- Born: November 13, 1955 (age 70) Detroit, Michigan, U.S.
- Occupations: News anchor, journalist
- Employers: CBS News; KCBS-TV/KCAL-TV, Los Angeles;
- Known for: CBS LA at 5, 6 & 11 PM CBS LA at 9 PM on KCAL 9
- Awards: LA Area Governor's Award, ATAS, Emmy L.A. Press Club, RTNA Lifetime Achievement Award, AWRT Genii Award, NABJ Hall of Fame

= Pat Harvey =

American Journalist

Pat Harvey (born November 13, 1955) is an American broadcast journalist. She joined KCAL 9 in Los Angeles in 1989, and in 2010 began co-anchoring for KCAL sister station KCBS news at 5, 6 & 11 PM. She is the longest-running anchor in prime time at one station in Los Angeles. For her 20th anniversary, the city of Los Angeles and Los Angeles County Board of Supervisors declared October 30, 2009, Pat Harvey Day. In June 2015 Harvey received the LA Area Emmy's Governor's Award. In 2012, Harvey was inducted into the National Association of Black Journalists Hall of Fame at the Newseum in Washington, D.C.

==Education==
Harvey attended Cass Technical High School in Detroit, Michigan and the University of Detroit Mercy.

==Early career==
She also is an original CNN Headline News anchor, joining the start-up network in 1982. She later anchored CNN's morning news program until 1985, interviewing Ferdinand Marcos following the historic democratic elections in the Philippines.

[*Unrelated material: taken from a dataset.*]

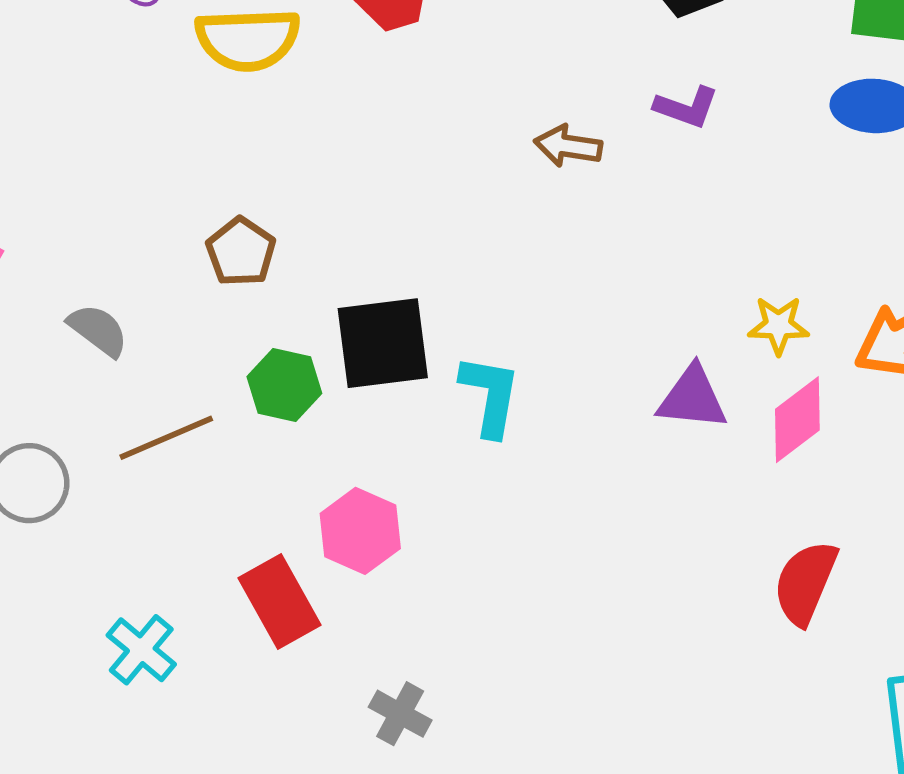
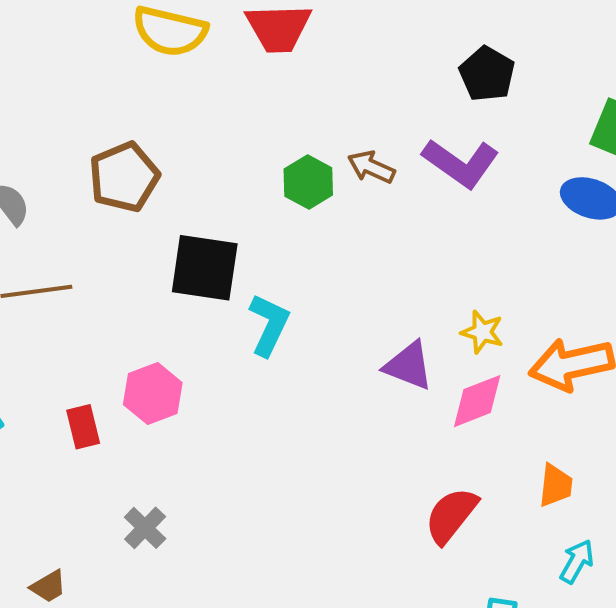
purple L-shape: (686, 107) -> (461, 163), size x1.6
brown pentagon: (241, 252) -> (124, 177), size x1.4
green hexagon: (284, 385) -> (308, 182), moved
red rectangle: (279, 601) -> (83, 427), size x0.7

The Detroit native's first news job was in Saginaw, Michigan at then-NBC affiliate, WNEM-TV.

Harvey worked in Chicago at WGN Superstation before coming to Los Angeles. Her investigative reports on faulty pap smear tests, which led to thousands of deaths among women, resulted in legislation regulating cytology labs in Illinois and the closure of one in Southern California. She was also awarded the Peter Lisagor award from the Chicago Headline Club. While working for WGN, she also broke a national story from the Democratic National Convention in Atlanta in 1988, revealing a change in leadership in the Democratic National Committee.

==Career==

Prior to Harvey's arrival in Los Angeles, the market had only had two Black weeknight news anchors, Ken Jones in the early to mid-1970s and Felicia Jeter from 1980 to 1981. Because of her stellar work, Harvey became a pioneer. She laid the groundwork for lead weekday/night anchors in Los Angeles such as Marc Brown, Christine Devine, and Michaela Pereira.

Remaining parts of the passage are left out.